Laser Guide Stars Developments
Within the Telescope Systems Division the Laser Guide Stars Group is responsible for the development and deployment of Laser Guide Stars projectors on ESO facilities, to study novel LGS-AO sensing schemes and to pursue related technologies. The, by now classical approach, is to use a narrow-line laser emitting at a sodium resonance line wavelength to create a yellow artificial “star” in the ~ 95 km altitude sodium cloud around the Earth. When working with an Adaptive Optics system, this beacon provides a bright reference source to correct atmospheric turbulence in real time in fields devoid of bright enough natural stars; note however that a moderately bright natural star is still needed to correct global image motion in the field (see a short tutorial here)

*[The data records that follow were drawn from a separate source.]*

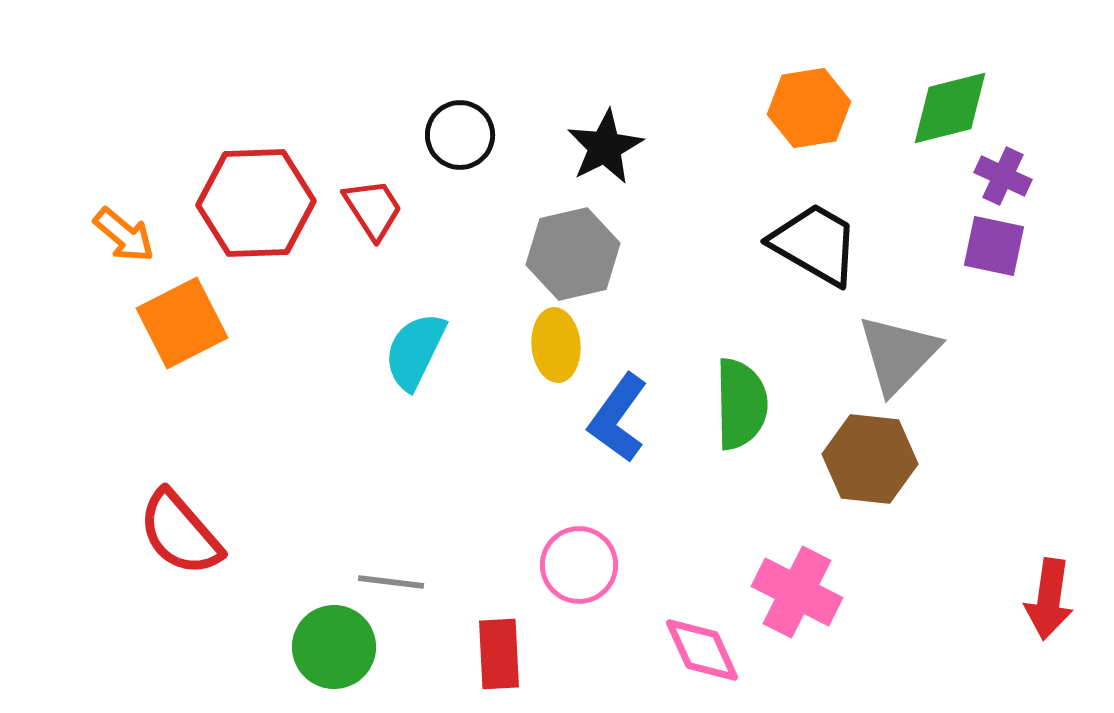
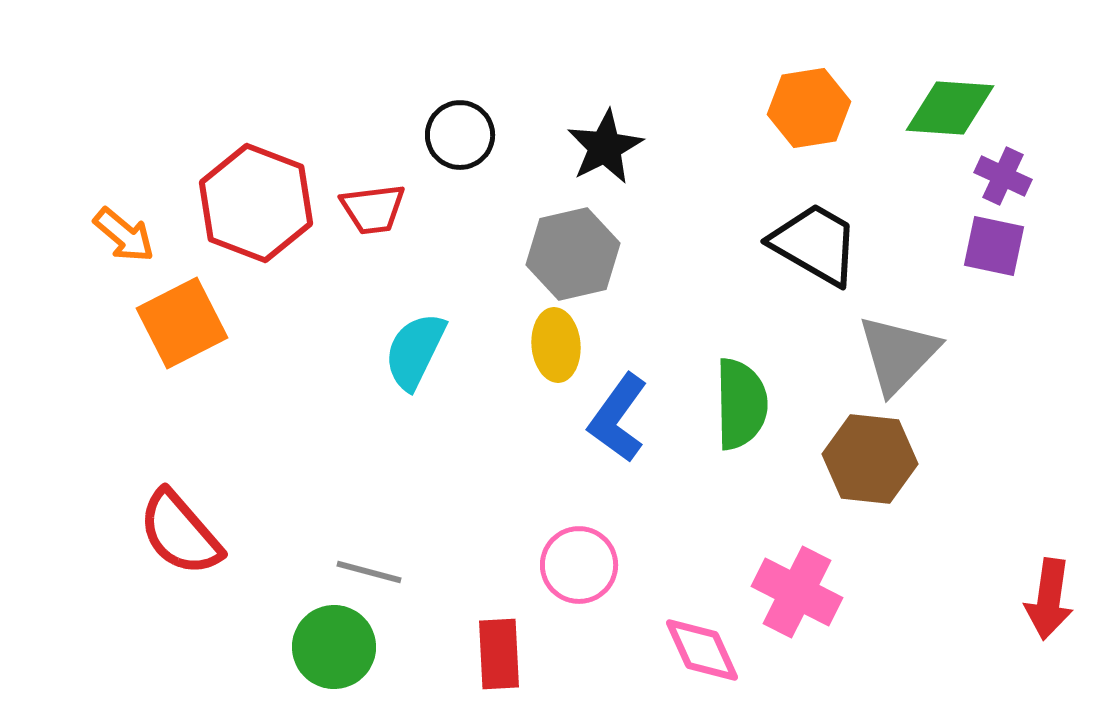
green diamond: rotated 18 degrees clockwise
red hexagon: rotated 23 degrees clockwise
red trapezoid: rotated 116 degrees clockwise
gray line: moved 22 px left, 10 px up; rotated 8 degrees clockwise
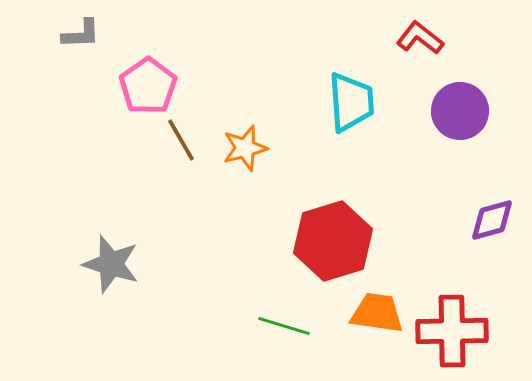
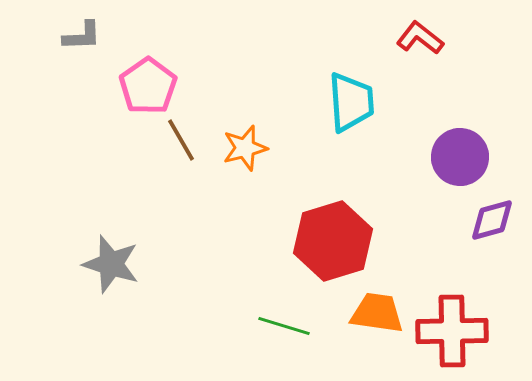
gray L-shape: moved 1 px right, 2 px down
purple circle: moved 46 px down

The first such facility will be installed in Paranal on the VLT Unit Telescope #4 (Yepun) in 2005. It will use the PARSEC dye laser developed by MPE-Garching and MPIA-Heidelberg. Two adaptive optics assisted instruments, also installed at Yepun, will use that facility, viz. the NACO IR imager and the SINFONI near-IR 3-dimensional spectrometer.
In parallel and in collaboration with other Institutes and with Industry, we are developing a next generation of fiber lasers to deploy multi-laser systems at better reliability, lower capital as well as operating costs on the VLT. A second development followed by the group in collaboration with industry is fiber relays using Photonic Crystal Fibers. Such an advanced Adaptive Optics system is being studied for the MUSE project. Multiple Laser Guide Stars will permit to correct large fields of view (a few arc minute on the sky instead of a few tens arc second) as well as work with significant image quality improvement at smaller wavelengths.
In the long-term, challenging developments in terms of concepts and components will be needed to use such Laser Guide Stars on the future generation of Extremely Large Telescopes, like the ESO European Extremely Large Telescope.